I'm really proud of my kids...as everyone knows. They tend to be very gentle spirited and KIND people. All three are likely calmer than their mother, which is a good thing I suppose.
There's a quote that I love regarding friends and kindness:

"Beginning today, treat everyone you meet as if they were going to be dead by midnight. Extend to them all the care, kindness and understanding you can muster, and do it with no thought of any reward. Your life will never be the same again."
-Og Mandino

I think this is a good one, because it puts into perspective really how we should all live each day. I am always amazed at how cruel people can be to others sometimes...and I try to figure out why.
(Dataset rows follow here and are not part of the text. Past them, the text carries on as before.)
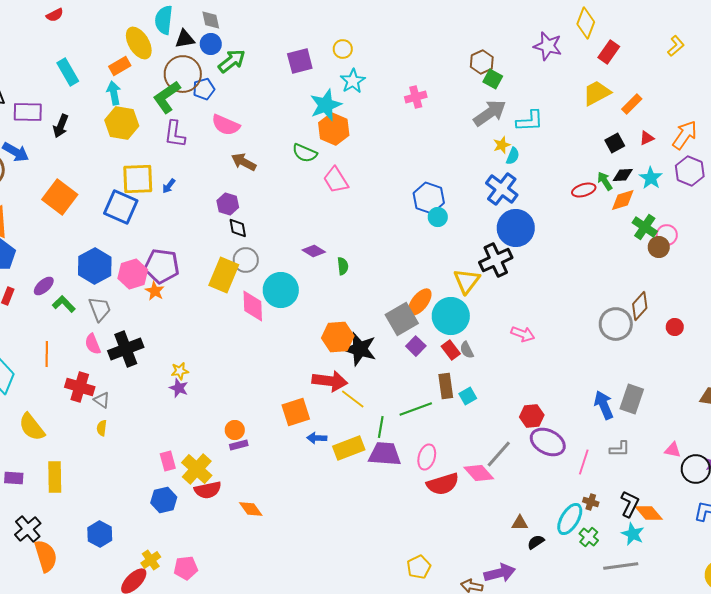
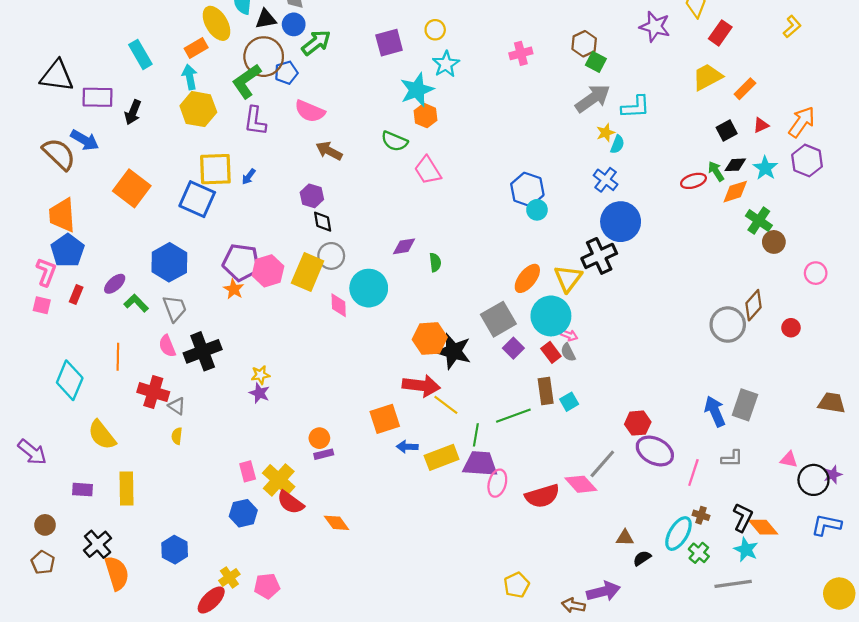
pink cross: (416, 97) -> (521, 53), moved
orange hexagon: (334, 129) -> (426, 116), size x0.7
blue cross: (502, 189) -> (606, 180), size x0.7
pink circle: (667, 235) -> (816, 273), moved
purple diamond: (314, 251) -> (404, 246), turned -40
pink hexagon: (133, 274) -> (268, 271), moved
orange ellipse: (420, 302) -> (527, 278), moved
pink diamond: (253, 306) -> (339, 305), size x0.7
pink arrow: (523, 334) -> (569, 335), moved, size x0.7
pink ellipse: (427, 457) -> (497, 483), moved
red semicircle: (208, 490) -> (290, 502), turned 48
Usually there is no real rhyme or reason to it. Often it is out of jealousy or old hurts and disappointments that they find ugly words to lash out at someone when the person least expect it.
I'm just the kind of person that can usually dish it right back (not the best move) when someone does this to me. However, when they do this to one of the people I love then it just makes me insane. For real.
When an old friend/roommate comes out of the blue with no contact in a few years to look and comment in a mean way at a couple of photos on Facebook (which I've about decided is a possessed site at the hubs of hell--but yes, I go there daily).....then that is too much. Sending then a hateful message to someone in the photos is just so pointless and downright mean. I mean, really...is THAT all you have to do with your time and energy now that you are no longer in junior high?
Too bad I can't locate this person....or maybe it's just best that way. I could just snatch them bald headed. Oh yeah, but that really goes against living my life as if I knew that today was that person's last day. I will feel sorry for them. They must need love that they are not getting from a strong family bond. I don't think I have to worry about anyone I love wondering how I feel about them at the end of the day. We should all remember to treat people as if today is their last day...or ours.

2 comments:

Glo Brown said...

Now, are you complaining or just stating facts?????

Dianne Baer said...

Just stating facts...people have to take it as that. haha. Complaining comes in the next blog!